I never pass through Pisa without calling to mind certain rat-hunts in company with J. O. M., who was carried out of the train at this very station, dead, because he refused to follow my advice. He was my neighbour at one time; he lived near the river Mole in relative seclusion; coursing rats with Dandie Dinmonts was the only form of exercise which entailed no strain on his weakened constitution. How he loved it!

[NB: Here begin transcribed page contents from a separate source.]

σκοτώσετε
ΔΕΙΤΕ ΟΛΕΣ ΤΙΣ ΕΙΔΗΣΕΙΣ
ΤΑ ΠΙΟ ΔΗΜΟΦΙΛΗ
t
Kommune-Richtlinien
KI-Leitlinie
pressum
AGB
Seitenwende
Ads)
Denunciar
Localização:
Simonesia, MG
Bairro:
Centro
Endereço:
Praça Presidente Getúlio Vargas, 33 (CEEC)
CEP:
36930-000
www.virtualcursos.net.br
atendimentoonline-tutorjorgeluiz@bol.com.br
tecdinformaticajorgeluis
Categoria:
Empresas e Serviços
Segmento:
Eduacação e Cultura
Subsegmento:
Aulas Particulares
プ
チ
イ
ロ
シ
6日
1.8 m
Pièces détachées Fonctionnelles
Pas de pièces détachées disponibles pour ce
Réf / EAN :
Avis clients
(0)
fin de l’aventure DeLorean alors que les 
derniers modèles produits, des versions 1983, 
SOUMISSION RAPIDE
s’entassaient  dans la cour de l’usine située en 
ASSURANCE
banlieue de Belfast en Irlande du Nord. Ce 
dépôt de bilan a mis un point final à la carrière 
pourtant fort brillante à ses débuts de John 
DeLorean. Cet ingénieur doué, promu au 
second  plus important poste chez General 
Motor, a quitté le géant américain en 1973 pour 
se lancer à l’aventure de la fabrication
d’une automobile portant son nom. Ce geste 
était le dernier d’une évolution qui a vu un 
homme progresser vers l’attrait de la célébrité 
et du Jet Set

This O---- was a man of mystery and violence, who threw himself into every kind of human activity with superhuman, Satanic, zest; traveller, sportsman, financier, mining expert, lover of wine and women, of books and prints; one of the founders, I believe, of the Rhodesia Company; faultlessly dressed, infernally rich and, when he chose--which was fairly often--preposterously brutal. Neither manner nor face were winning. He was swarthy almost to blackness, quite un-English in looks, with rather long hair, a most menacing moustache and the fiercest eyes imaginable; a king of the gipsies, so far as features went. Something sinister hung about his personality. A predatory type, unquestionably; never so happy as when pitting his wits or strength against others, tracking down this or that--by choice, living creatures. He had taken life by the throat, and excesses of various kinds having shattered his frame, there was an end, for the time being, of deer-stalking and tigers; it was a tame period of rat-hunts with those terriers whose murderous energies were a pis aller, yielding a sort of vicarious pleasure. The neighbourhood was depopulated of such beasts, purchased at fancy prices; when a sufficient quantity (say, half a hundred) had been collected together, I used to receive a telegram containing the single word "rats." Then the pony was saddled, and I rode down for the grand field day.

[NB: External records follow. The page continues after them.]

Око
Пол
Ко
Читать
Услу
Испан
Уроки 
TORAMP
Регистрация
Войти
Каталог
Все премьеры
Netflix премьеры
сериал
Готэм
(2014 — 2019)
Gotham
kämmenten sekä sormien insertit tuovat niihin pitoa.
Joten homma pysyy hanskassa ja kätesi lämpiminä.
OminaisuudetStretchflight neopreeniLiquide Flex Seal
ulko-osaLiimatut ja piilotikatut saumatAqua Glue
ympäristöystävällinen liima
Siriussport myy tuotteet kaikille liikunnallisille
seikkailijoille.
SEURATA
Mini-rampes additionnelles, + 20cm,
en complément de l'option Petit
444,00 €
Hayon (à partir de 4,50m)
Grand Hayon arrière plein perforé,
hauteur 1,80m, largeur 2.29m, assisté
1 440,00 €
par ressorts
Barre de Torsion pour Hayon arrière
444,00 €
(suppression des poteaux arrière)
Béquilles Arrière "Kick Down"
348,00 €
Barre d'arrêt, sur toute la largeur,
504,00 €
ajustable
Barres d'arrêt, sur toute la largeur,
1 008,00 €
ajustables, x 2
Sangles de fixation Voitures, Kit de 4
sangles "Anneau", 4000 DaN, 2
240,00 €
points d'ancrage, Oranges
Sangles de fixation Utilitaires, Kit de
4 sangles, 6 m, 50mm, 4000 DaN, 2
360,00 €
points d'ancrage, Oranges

We once gave the hugest of these destroyed rodents, I remember, to an amiable old sow, a friend of the family. What was she going to do? She ate it, as you would eat a pear. She engulfed the corpse methodically, beginning at the head, working her way through breast and entrails while her chops dripped with gore, and ending with the tail, which gave some little trouble to masticate, on account of its length and tenuity. Altogether, decidedly good sport....
Then O---- disappeared from my ken. Years went by. Improving health, in the course of time, tempted him back into his former habits; he built himself a shooting lodge in the Alps. We were neighbours again, having no ridge worth mentioning save the Schadona pass between us. I joined him once or twice--chamois, instead of rats. This place was constructed on a pretentious scale, and he must have paid fantastic sums for the transport of material to that remote region (you could watch the chamois from the very windows) and for the rights over all the country round about. [[5]] O---- told me that the superstitious Catholic peasants raised every kind of difficulty and objection to his life there; it was a regular conspiracy. I suggested a more friendly demeanour, especially towards their priests. That was not his way. He merely said: "I'll be even with them. Mark my words."....
There followed another long interval, during which he vanished completely. Then, one April afternoon on the Posilipo, a sailor climbed up with a note from him. The Consul-General said I lived here. If so, would I come to Bertolini's hotel at once? He was seriously ill.
Neighbours once more!
I left then and there, and was appalled at the change in him. His skin was drawn tight as parchment over a face the colour of earth, there was no flesh on his hands, the voice was gone, though fire still gleamed viciously in the hollows of his eyes. That raven-black hair was streaked with grey and longer than ever, which gave him an incongruously devout appearance. He had taken pitiful pains to look fresh and appetizing.
So we sat down to dinner on Bertolini's terrace, in the light of a full moon. O---- ate nothing whatever.